The control set fiction put an unnecessarily heavy burden upon SMEs. They were supposed to review thousands of random documents at the beginning of a project, sometimes tens of thousands, and successfully classify them, not only for relevance, but sometimes also for a host of sub-issues. Some gamely tried, and went along with the pretense of omnipotence. After all, the documents in the control set were kept secret, so no one would ever know if any particular document they coded was correct or not. But most SMEs simply refused to spend days and days coding random documents. They refused to play the pretend wizard game.

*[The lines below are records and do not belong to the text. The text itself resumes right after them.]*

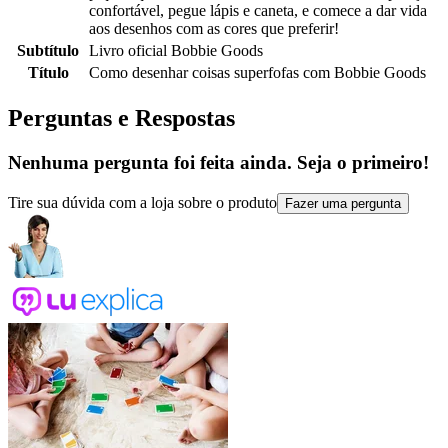
confortável, pegue lápis e caneta, e comece a dar vida
aos desenhos com as cores que preferir!
Subtítulo
Livro oficial Bobbie Goods
Título
Como desenhar coisas superfofas com Bobbie Goods
Perguntas e Respostas
Nenhuma pergunta foi feita ainda. Seja o primeiro!
Tire sua dúvida com a loja sobre o produto
Fazer uma pergunta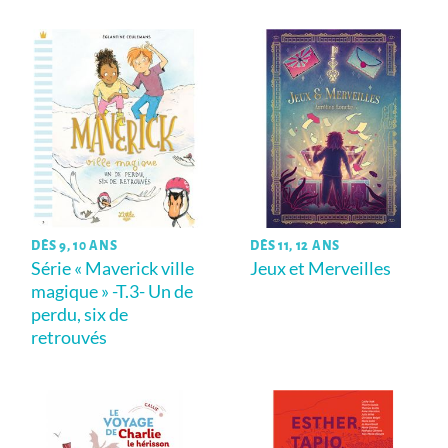
DÈS 9, 10 ANS
DÈS 11, 12 ANS
Série « Maverick ville
Jeux et Merveilles
magique » -T.3- Un de
perdu, six de
retrouvés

Another GPT generated image

Every day that vendors keep phony control set procedures in place, is another day that lawyers are mislead on recall calculations based on them; another day lawyers are frustrated by wasting their time on overly large random samples; another day everyone has a false sense of protection from the very few unethical lawyers out there, and incompetent lawyers; and another day clients pay too much for document review. I continue call upon on all vendors to stop using control sets and phase it out of their software.

The best SMEs correctly intuited that they had better things to do with their time, plus many clients did not want to spend over $1,000 per hour to have their senior trial lawyers reading random emails in a control set, most of which would be irrelevant. I have heard many complaints from lawyers that predictive coding is too complicated and did not work for them. These complaints were justified. The control set and two-step review process were the culprits, not the active machine learning process. The control set has done great harm to the legal profession. As one of the few writers in e-discovery free from vendor influence, much less control, I have been free to blow the whistle, to put an end to the vendor hype. No more secret control sets. Let us simplify and get real. Lawyers who have tried predictive coding before and given up, come back and try Predictive Coding 4.0.

Another reason control sets fail in legal search is, as mentioned, the very low prevalence typical of the ESI collections searched. We only see high prevalence when the document collection is keyword filtered. The original collections are always low, usually less that 5%, and often less than 1%. About the highest prevalence collection ever searched in open testing of competing search methods was the Oracle collection in the EDI search experiment. There, although not announced, it was obvious to most participants that it had been heavily filtered by a variety of methods. That is not a best practice because the filtering often removes the relevant documents from the collection, making it impossible for predictive coding to ever find them. More on that later in the course. Grossman and Cormack have also written extensively on the issue of keyword filtering.

The control set approach also rarely works well in legal search because of the small size of the random sample usually taken by most vendors. The sample is rarely large enough to include a representative document from each type of relevant documents in the corpus, much less the outliers. It is not even close. For that reason, even if the relevance benchmark is not always evolving during the review, concept drift, the control set would still fail because it is incomplete. The result is likely to be overtraining of the document types on those that happened to hit in the control set, which is exactly what the control set is supposed to prevent. This kind of overfitting can and does happen for a variety of reasons, not just do to improper training based on an incomplete control set. That is an additional problem separate and apart from relevance shift.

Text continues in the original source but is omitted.